Além da maconha, foram apreendidos mais de três mil produtos piratas, entre tênis, roupas e mídias, num depósito no camelódromo da Rocinha. Uma central onde eram feitas cópias de CDs e DVDs também foi encontrada. O delegado titular da Delegacia de Repressão aos Crimes contra a Propriedade Imaterial (DRCPIM), Alessandro Thiers, disse que o depósito de mercadorias pirateadas foi uma surpresa para a polícia. Ele acredita que, com as operações no camelódromo da Uruguaiana, no Centro, a Rocinha possa ter se transformado em entreposto para essas mercadorias.

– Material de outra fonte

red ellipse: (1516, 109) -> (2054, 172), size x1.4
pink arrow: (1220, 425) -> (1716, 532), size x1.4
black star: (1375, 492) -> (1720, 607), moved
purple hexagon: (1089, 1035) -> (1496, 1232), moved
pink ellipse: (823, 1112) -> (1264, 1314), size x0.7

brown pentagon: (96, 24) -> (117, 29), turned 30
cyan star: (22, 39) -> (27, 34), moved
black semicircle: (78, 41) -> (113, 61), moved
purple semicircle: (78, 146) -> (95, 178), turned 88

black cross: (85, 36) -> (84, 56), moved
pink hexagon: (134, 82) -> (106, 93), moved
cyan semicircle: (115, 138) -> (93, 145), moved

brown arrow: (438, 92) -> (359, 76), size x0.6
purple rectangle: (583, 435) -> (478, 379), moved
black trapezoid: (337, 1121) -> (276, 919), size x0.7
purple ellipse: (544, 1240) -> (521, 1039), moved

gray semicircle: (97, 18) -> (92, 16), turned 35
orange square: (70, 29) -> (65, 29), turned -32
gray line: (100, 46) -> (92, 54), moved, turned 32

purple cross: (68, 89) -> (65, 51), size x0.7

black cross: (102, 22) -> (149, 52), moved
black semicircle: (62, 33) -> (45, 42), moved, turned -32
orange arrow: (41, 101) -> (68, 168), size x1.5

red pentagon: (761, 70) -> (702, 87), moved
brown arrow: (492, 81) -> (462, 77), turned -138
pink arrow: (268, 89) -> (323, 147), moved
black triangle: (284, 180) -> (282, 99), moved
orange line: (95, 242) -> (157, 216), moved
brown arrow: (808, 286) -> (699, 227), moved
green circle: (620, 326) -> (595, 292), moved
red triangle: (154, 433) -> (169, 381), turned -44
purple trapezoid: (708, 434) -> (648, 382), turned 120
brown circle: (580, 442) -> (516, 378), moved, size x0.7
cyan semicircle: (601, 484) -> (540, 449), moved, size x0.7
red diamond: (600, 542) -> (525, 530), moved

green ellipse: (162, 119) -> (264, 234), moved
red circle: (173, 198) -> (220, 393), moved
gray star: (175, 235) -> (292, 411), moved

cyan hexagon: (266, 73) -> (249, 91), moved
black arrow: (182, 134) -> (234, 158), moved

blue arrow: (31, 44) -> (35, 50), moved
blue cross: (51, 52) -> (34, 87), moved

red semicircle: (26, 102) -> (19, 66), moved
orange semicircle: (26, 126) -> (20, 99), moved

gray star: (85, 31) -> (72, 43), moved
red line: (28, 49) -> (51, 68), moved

Na incursão na favela, a polícia encontrou ainda, num barraco na Rua do Valão, um carregamento de eletrodomésticos que fora roubado e seria entregue em Jacarepaguá. Foram recuperados geladeiras de alto padrão, aparelhos de ar condicionado e máquinas de lavar roupas. Na Rua do Canal, a polícia achou uma central de distribuição de sinal pirata de TV a cabo. Policiais da Delegacia de Roubos e Furtos de Automóveis (DRFA) apreenderam ainda 57 motocicletas e sete carros ¿ cinco automóveis e 31 motocicletas eram roubados. Os outros veículos estavam sem placa ou sem documentação.

A operação começou por volta da 6h, quando cerca de 200 policiais começaram a subir a favela por diversos acessos. Dois helicópteros e dois carros da polícia auxiliaram as equipes. Apesar do aparato policial, não houve confrontos. Com a chegada da polícia, traficantes soltaram fogos. Wagner Luiz de Oliveira foi preso em flagrante com uma granada nas mãos. No alto da favela, policiais encontraram uma casa que pertenceria ao traficante Anderson Rosa Mendonça, o Coelho, que chefiava o tráfico nos morros de São Carlos e Querosene, recém-ocupados para a instalação de uma Unidade de Polícia Pacificadora (UPP).